Throughout the Bible, the phrase “heaven and earth” is used to refer to the entire physical creation. Think about Genesis 1:1 for a moment: “In the beginning God created the heavens and the earth”. Or consider any number of the following verses: Genesis 14:19, Exodus 20:11, Deuteronomy 4:26, Joshua 2:11, Ezra 5:11, etc. “Heaven and earth” is a shorthand way of saying “all of creation” or “the entire cosmos”. It includes everything from the depths of the deepest ocean to the farthest reaches of space.
The Impact of Sin on Creation
But Scripture tells us that all is not right with the world (or the rest of creation). After sin made its first appearance, God pronounced a curse that affected the very ground (Genesis 3:16).
Creation itself was bent by man’s rebellion.

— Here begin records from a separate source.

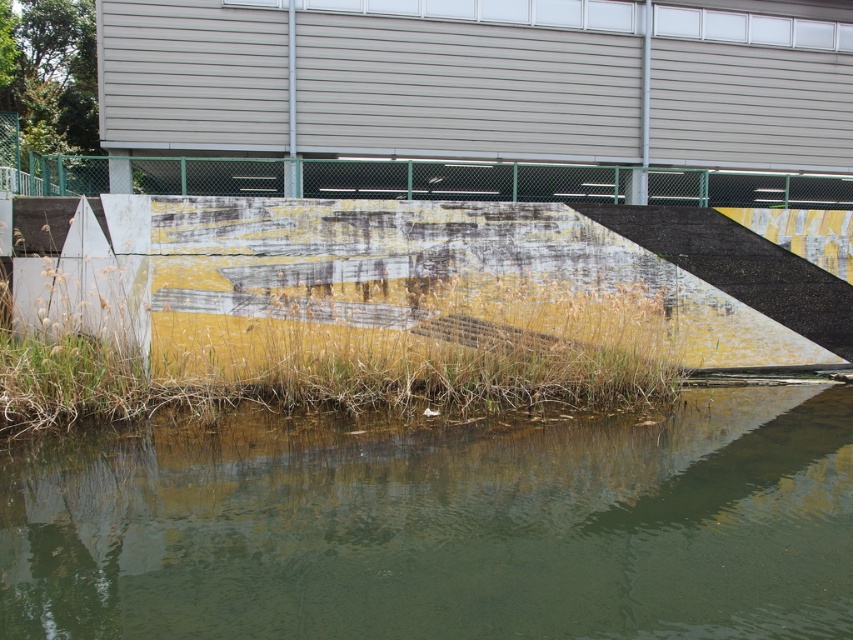 Question: Can you confirm if green matte water at lower center is positioned to the left of green chain-link fence at upper center?

Choices:
 (A) yes
 (B) no

Answer: (B)

Question: Can you confirm if green matte water at lower center is positioned above green chain-link fence at upper center?

Choices:
 (A) no
 (B) yes

Answer: (A)

Question: Is green matte water at lower center above green chain-link fence at upper center?

Choices:
 (A) no
 (B) yes

Answer: (A) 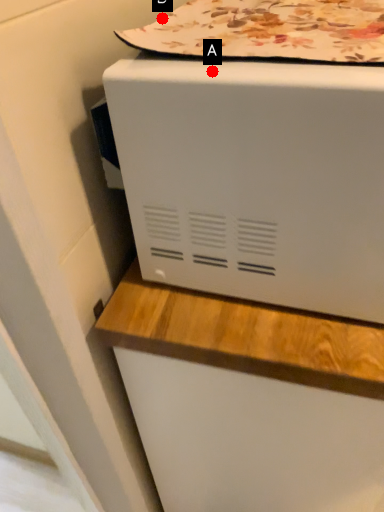 Question: Two points are circled on the image, labeled by A and B beside each circle. Which point is farther to the camera?

Choices:
 (A) A is further
 (B) B is further

Answer: (B) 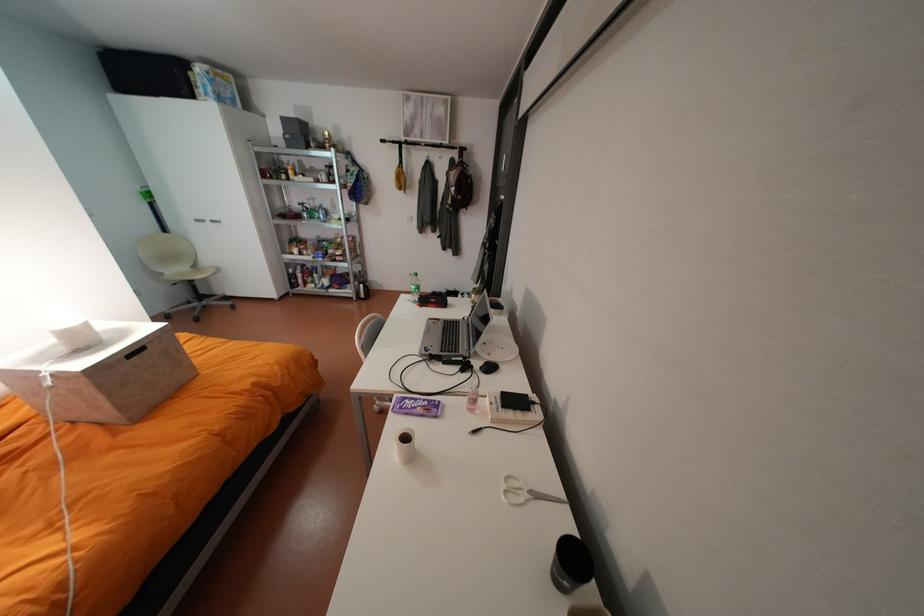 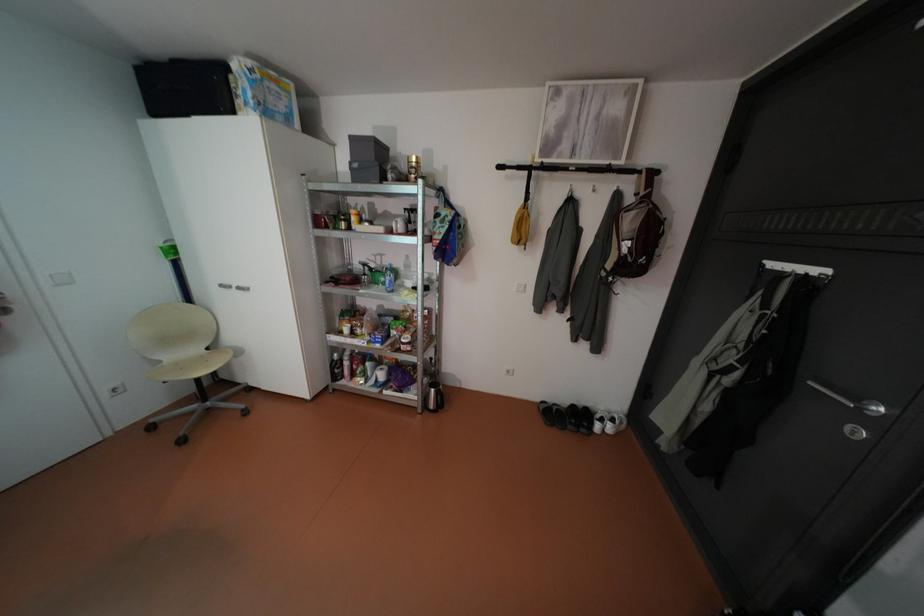 Find the pixel in the second image that matches point 222,220 in the first image.

(248, 286) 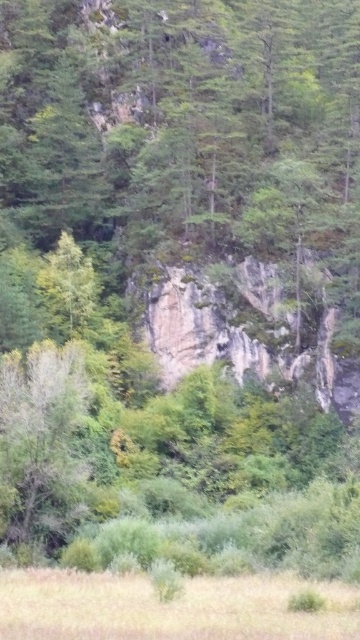 You are standing at point (42, 440) in the landscape. What object is located at your current position?

The green matte tree at lower left is located at point (42, 440).

You are a hiker trying to navigate through the dry grass at lower center and the green matte tree at center. Which of these two objects is shorter in height?

The dry grass at lower center is shorter than the green matte tree at center. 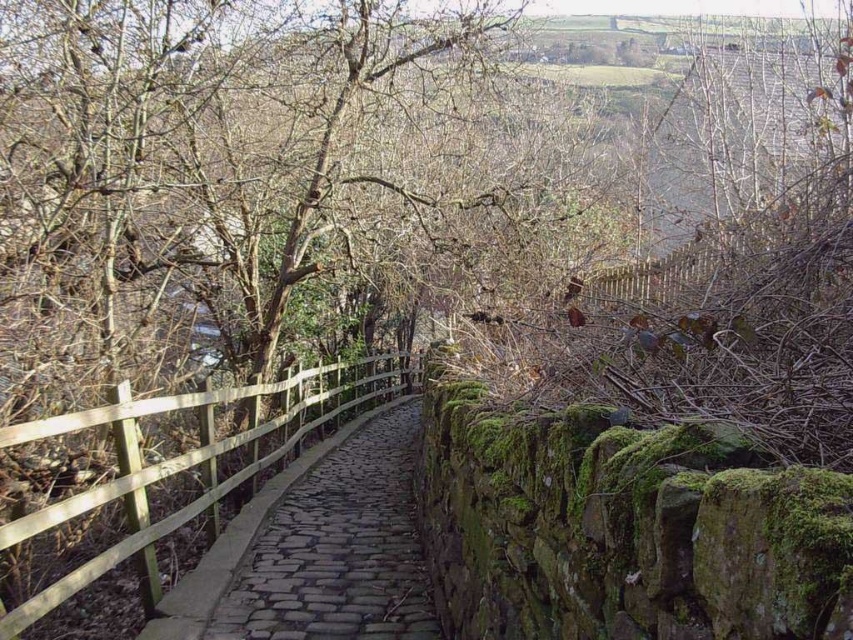 Who is positioned more to the right, cobblestone path at center or wooden fence at center?

cobblestone path at center

What do you see at coordinates (337, 548) in the screenshot? This screenshot has width=853, height=640. I see `cobblestone path at center` at bounding box center [337, 548].

Does point (366, 612) come behind point (251, 477)?

That is False.

The height and width of the screenshot is (640, 853). What are the coordinates of `cobblestone path at center` in the screenshot? It's located at (337, 548). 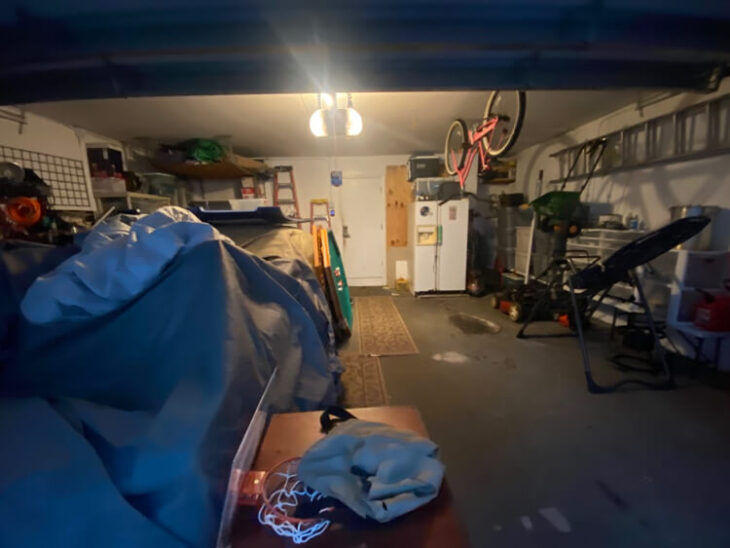 Find the location of `floor`. floor is located at coordinates (511, 411). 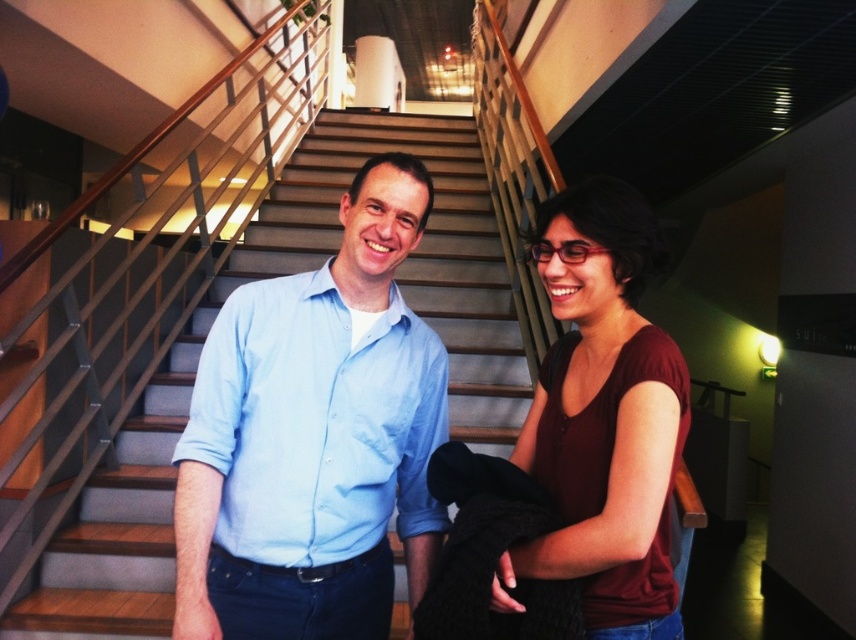 Identify the location of light blue shirt at center. (314, 436).

Where is `light blue shirt at center`? light blue shirt at center is located at coordinates click(x=314, y=436).

Identify the location of light blue shirt at center. (314, 436).

Which is in front, point (421, 316) or point (548, 349)?

Point (548, 349) is more forward.

Does wooden stairs at center come in front of matte burgundy shirt at center?

No.

Does point (137, 504) come behind point (571, 488)?

Yes, point (137, 504) is behind point (571, 488).

You are a GUI agent. You are given a task and a screenshot of the screen. Output one action in this format:
    pyautogui.click(x=<x>, y=<y>)
    Task: Click on the wooden stairs at center
    This screenshot has width=856, height=640.
    Given the screenshot: What is the action you would take?
    pyautogui.click(x=206, y=333)

Between light blue shirt at center and matte burgundy shirt at center, which one is positioned lower?

matte burgundy shirt at center is lower down.

The height and width of the screenshot is (640, 856). What do you see at coordinates (314, 436) in the screenshot? I see `light blue shirt at center` at bounding box center [314, 436].

Locate an element on the screen. The height and width of the screenshot is (640, 856). light blue shirt at center is located at coordinates (314, 436). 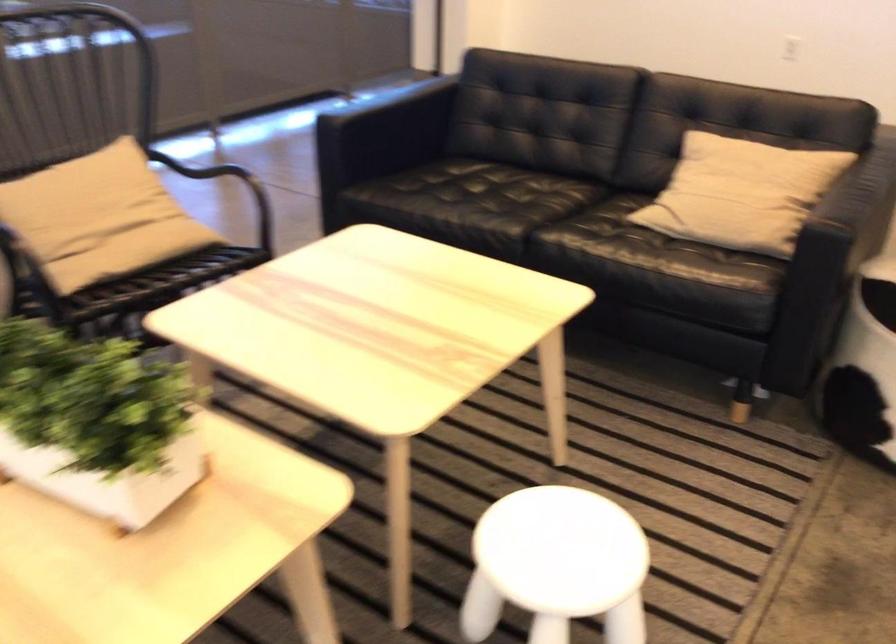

Paul describes the state of the universe by telling the Romans that “the anxious longing of the creation waits eagerly for the revealing of the sons of God. For the creation was subjected to futility, not willingly, but because of Him who subjected it, in hope that the creation itself also will be set free from its slavery to corruption into the freedom of the glory of the children of God. For we know that the whole creation groans and suffers the pains of childbirth together until now. And not only this, but also we ourselves, having the first fruits of the Spirit, even we ourselves groan within ourselves, waiting eagerly for our adoption as sons, the redemption of our body” (Romans 8:19-23).
The “whole creation” is groaning. And so, Jesus didn’t just come to save souls. He came to make heaven and earth new. And that’s exactly the way it’s described in several other passages.
Isaiah on the New Creation
In the last two chapters of his book, Isaiah writes about God creating a “new heavens and a new earth”. This is worth reading in its fullness.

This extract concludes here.